The US meanwhile has made it quite clear it will sign up to no agreement that lets the developing world off the hook. Last year, in Durban, it looked like India and China had agreed, but their statements since then suggest they are rowing back.
It is possible that a newly emboldened US administration will step up the pressure. For years, the US has been the subject of ridicule for declining to sign the Kyoto accord and for refusing to legislate domestic carbon caps. This has often meant the US has been forced to play defence in the global climate talks. This year, however, the Obama team arrives at Doha with the wind at its backs. While the election was hardly a referendum on climate science, the public clearly rejected Obama’s rival, who refused to take a clear position on global warming. And US negotiators can point to the very real progress the country is making in cutting overall emissions and the CO2 intensity of its economy.
While the EPA has made it all but impossible to build a new coal-fired power generating plant in the US not equipped with carbon capture and sequestration, the same cannot be said of China and India, which each have hundreds of new coal plants on the drawing board. Meanwhile, the shale gas boom looks like changing the economics of the chemicals and heavy manufacturing industries, leading to a resurgence in US manufacturing. Thus, for the first time for many years, the US may have the opportunity to play offence in the climate game.
Frustration with China and the UNFCCC would likely put the question of Carbon Border Adjustments firmly back into play. With the cost of energy under control in the US, China has more to lose than the US in a trade war, which makes the US more likely to wave the tariff stick if China looks uncooperative.

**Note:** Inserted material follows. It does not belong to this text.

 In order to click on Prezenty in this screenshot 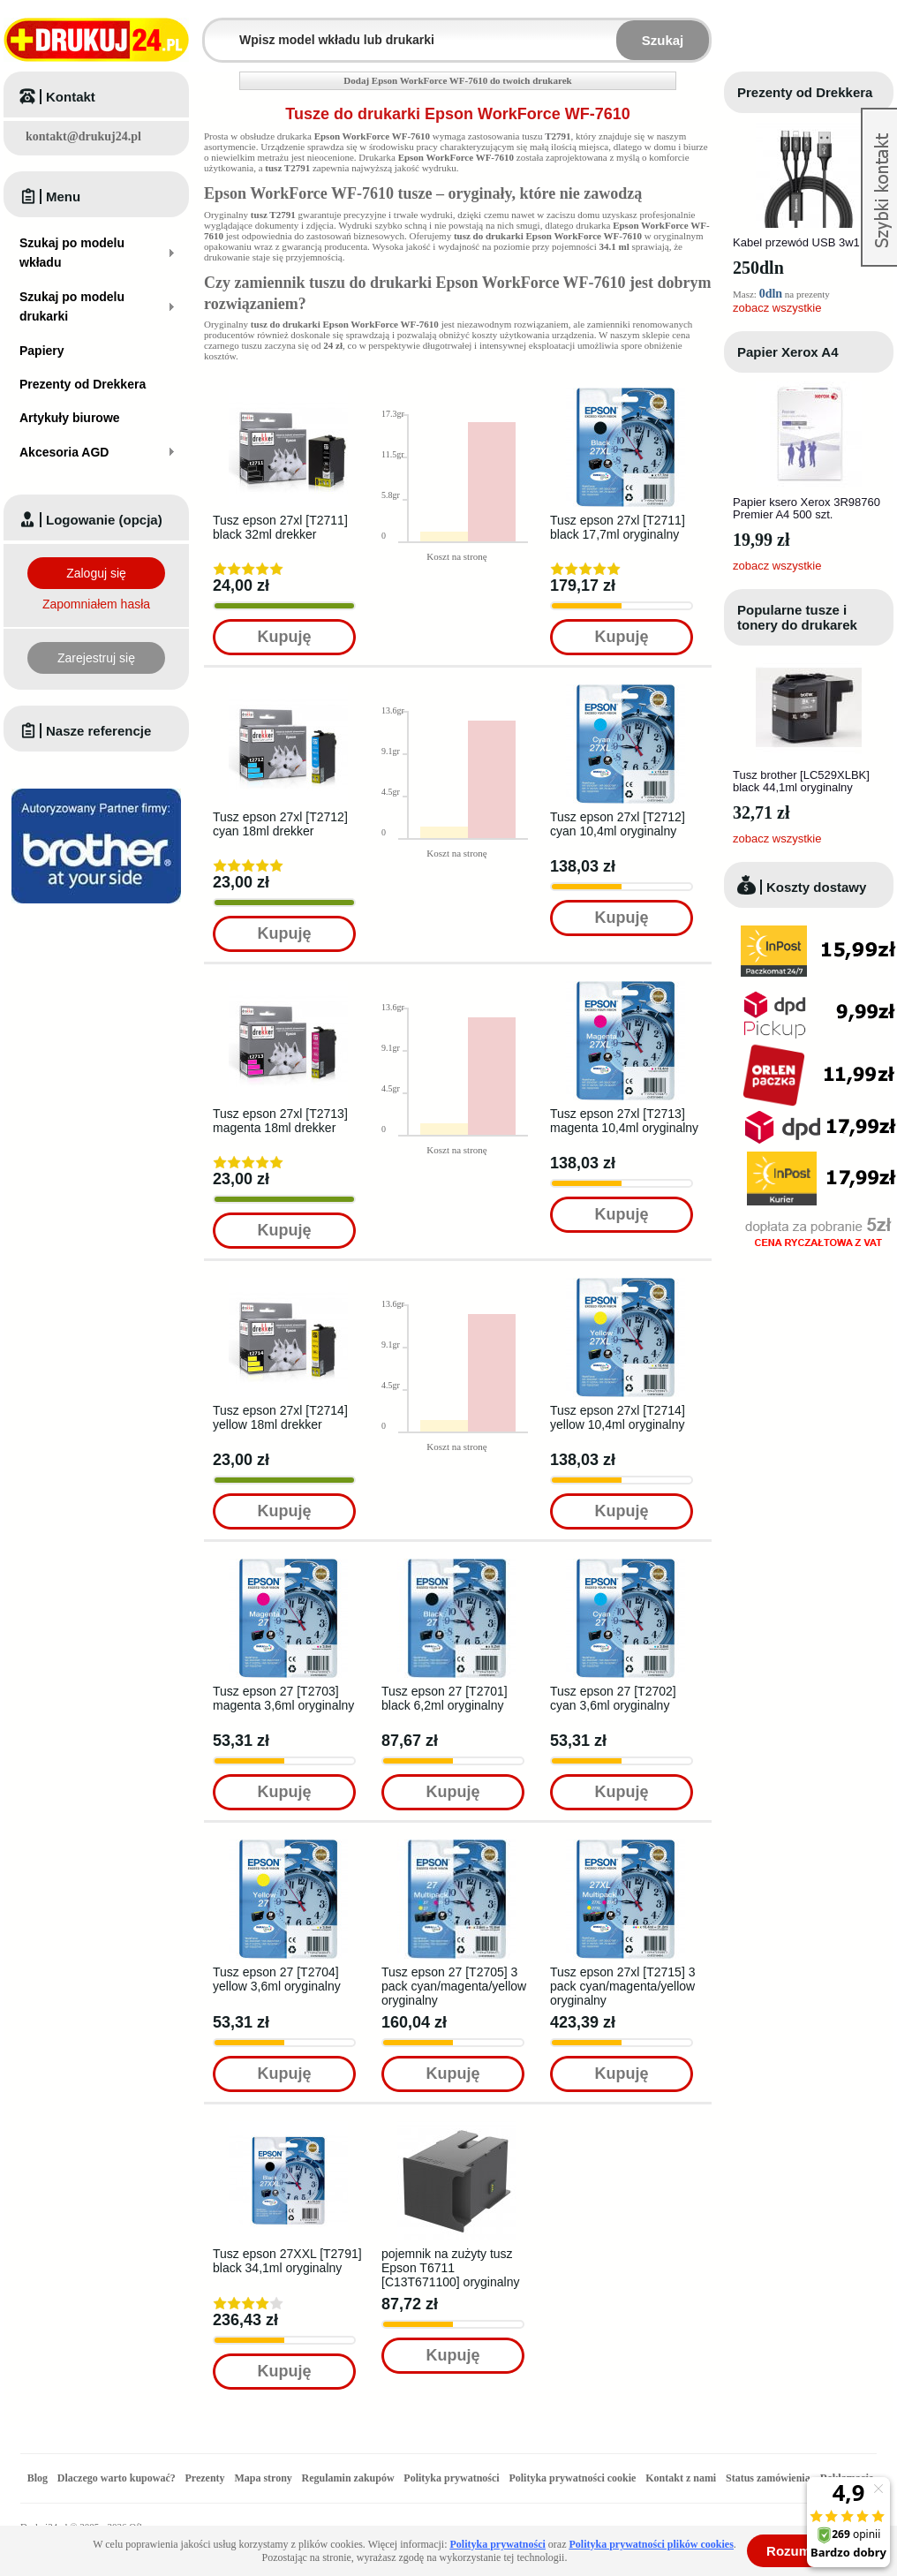 , I will do `click(205, 2478)`.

The new Chinese leadership team, just installed, could in theory start to veer towards a new line on emissions control. More likely, however, is that it will make greater play than before of China’s commitment to clean energy. As our China team has documented in recent Research Notes, Beijing has upped its goals for new PV installations across the country. Meanwhile, there are signs that at the province level, local government entities and quasi-public entities are ready to step up their support for the solar equipment manufacturers who are struggling mightily and now often selling their wares at a loss.
Accelerating the drive towards clean energy would be consistent with the country’s previously stated goals, which has the benefit of continuity and would also help to address a growing political problem back home for Chinese leaders: massive overcapacity in the wind and solar sectors, bringing the risk of bankruptcies, unemployment and financial write-downs.

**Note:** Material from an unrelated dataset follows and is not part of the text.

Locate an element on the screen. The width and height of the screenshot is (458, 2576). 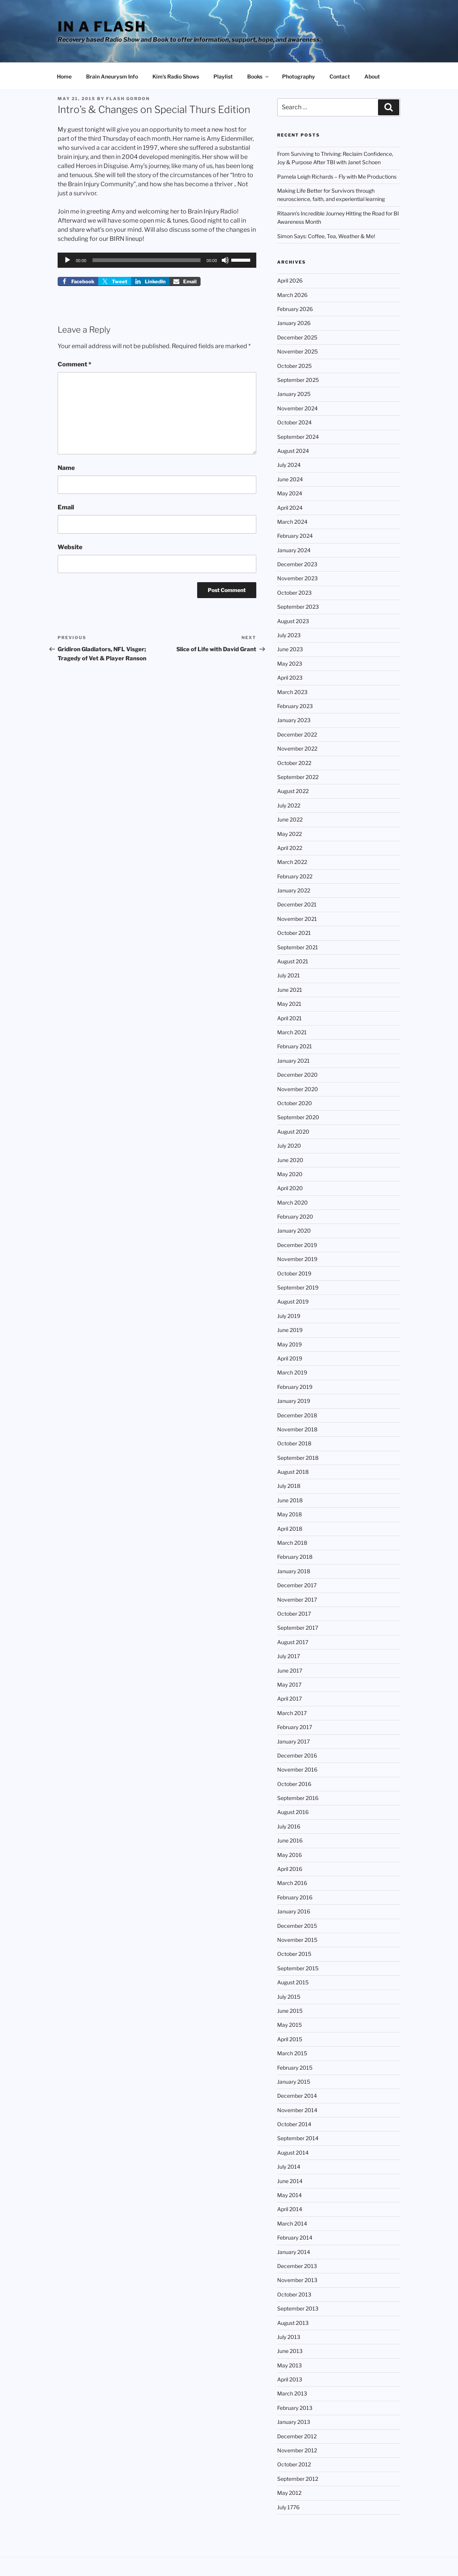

The most valuable result from Doha would be to promote a broad acknowledgement of the fact that world now has the tools – in the shape of emission regulation, support for efficiency investment, coal-to-gas switching, and competitive or near-competitive renewable power technologies – to get its carbon emissions under control.
We know a lot more about the low-carbon transition than we did in 1992, or indeed in 2007. If only we could stop playing politics and get on with it, I might be able to ignore Robbie Burns’s “November’s surly blast, making fields and forest bare.”